Material provided =>

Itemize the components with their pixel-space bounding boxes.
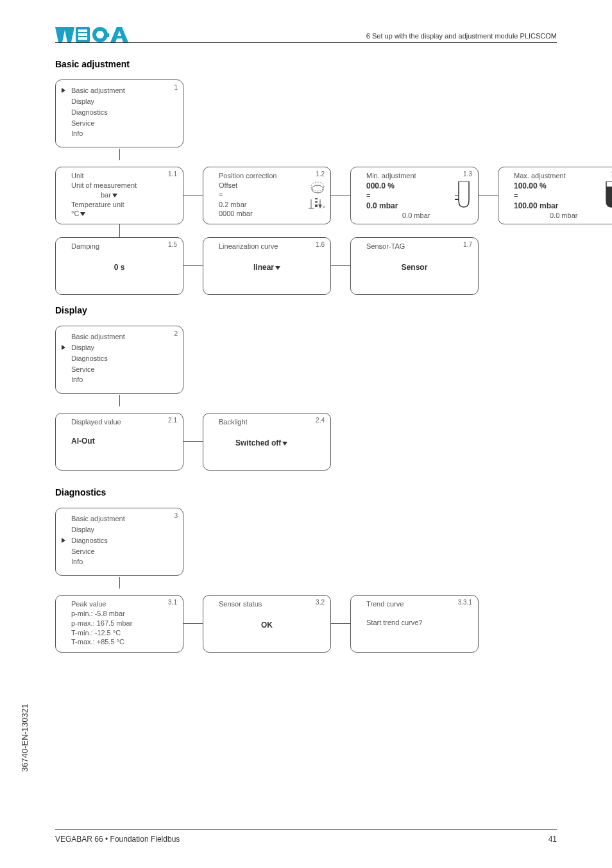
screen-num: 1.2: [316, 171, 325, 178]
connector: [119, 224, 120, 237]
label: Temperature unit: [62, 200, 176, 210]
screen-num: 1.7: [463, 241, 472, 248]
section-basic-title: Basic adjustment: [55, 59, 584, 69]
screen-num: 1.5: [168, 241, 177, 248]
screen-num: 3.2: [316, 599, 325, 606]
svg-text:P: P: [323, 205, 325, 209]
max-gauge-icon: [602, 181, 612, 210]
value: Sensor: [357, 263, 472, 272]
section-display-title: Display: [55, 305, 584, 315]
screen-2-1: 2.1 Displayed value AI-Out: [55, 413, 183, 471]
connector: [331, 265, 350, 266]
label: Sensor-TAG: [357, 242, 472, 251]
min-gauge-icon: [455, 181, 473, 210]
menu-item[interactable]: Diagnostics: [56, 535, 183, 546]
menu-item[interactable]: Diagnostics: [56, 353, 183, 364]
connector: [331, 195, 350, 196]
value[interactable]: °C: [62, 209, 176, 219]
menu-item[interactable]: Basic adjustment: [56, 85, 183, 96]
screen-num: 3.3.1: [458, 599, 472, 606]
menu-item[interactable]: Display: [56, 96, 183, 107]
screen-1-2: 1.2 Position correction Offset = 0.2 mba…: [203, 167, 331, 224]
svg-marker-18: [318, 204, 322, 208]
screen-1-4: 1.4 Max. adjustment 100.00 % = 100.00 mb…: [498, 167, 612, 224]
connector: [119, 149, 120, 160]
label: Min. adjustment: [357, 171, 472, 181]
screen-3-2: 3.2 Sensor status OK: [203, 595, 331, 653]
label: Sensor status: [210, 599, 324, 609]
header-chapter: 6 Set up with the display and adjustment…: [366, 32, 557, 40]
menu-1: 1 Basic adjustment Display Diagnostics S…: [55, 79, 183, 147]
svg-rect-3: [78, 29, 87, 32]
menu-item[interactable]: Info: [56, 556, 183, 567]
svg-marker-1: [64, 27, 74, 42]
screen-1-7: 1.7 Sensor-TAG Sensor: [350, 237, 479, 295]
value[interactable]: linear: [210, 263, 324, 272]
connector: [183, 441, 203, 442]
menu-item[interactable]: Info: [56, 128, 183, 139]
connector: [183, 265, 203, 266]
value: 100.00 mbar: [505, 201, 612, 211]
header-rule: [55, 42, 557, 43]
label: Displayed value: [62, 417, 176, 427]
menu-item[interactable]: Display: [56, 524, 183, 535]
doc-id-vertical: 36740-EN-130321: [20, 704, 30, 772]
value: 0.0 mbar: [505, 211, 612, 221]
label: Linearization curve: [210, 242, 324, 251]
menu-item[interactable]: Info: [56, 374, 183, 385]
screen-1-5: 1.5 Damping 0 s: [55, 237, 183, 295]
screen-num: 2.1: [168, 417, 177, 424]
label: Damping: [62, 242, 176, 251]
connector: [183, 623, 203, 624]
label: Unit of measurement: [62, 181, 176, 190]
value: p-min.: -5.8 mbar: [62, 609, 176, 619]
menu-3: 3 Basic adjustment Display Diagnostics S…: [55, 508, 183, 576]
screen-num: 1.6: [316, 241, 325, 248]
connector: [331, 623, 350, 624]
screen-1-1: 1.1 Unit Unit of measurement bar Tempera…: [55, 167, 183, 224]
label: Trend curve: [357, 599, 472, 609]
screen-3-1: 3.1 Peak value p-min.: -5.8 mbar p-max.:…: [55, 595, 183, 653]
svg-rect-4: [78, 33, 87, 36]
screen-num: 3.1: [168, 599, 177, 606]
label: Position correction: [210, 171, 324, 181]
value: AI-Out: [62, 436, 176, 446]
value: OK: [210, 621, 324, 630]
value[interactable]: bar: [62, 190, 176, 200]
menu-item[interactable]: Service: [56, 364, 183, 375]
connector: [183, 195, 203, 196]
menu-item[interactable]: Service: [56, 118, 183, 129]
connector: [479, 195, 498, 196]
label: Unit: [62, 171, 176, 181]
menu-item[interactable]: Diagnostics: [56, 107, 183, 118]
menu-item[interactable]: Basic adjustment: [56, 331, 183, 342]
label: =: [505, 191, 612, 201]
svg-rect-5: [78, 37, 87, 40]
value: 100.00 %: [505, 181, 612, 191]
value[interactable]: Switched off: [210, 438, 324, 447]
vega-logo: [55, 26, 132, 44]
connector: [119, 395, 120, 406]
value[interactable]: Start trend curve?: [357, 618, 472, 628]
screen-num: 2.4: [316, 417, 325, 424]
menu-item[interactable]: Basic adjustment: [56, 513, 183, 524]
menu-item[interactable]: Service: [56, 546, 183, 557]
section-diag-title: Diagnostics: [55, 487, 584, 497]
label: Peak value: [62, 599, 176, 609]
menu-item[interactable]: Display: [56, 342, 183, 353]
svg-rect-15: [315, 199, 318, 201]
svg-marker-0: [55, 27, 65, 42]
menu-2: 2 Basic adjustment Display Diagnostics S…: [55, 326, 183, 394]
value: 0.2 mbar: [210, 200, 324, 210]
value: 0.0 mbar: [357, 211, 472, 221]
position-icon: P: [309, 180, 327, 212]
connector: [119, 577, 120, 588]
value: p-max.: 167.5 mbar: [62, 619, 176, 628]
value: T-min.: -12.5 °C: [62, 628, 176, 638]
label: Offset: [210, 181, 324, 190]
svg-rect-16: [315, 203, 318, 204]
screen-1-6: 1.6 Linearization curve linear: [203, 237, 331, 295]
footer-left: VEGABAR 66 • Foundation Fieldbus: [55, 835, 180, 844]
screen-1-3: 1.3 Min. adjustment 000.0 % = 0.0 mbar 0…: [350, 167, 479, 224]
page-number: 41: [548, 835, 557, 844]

Requirement => Find how many lines in the material hold the word "section" and state that number alone.

Solution for this exercise => 3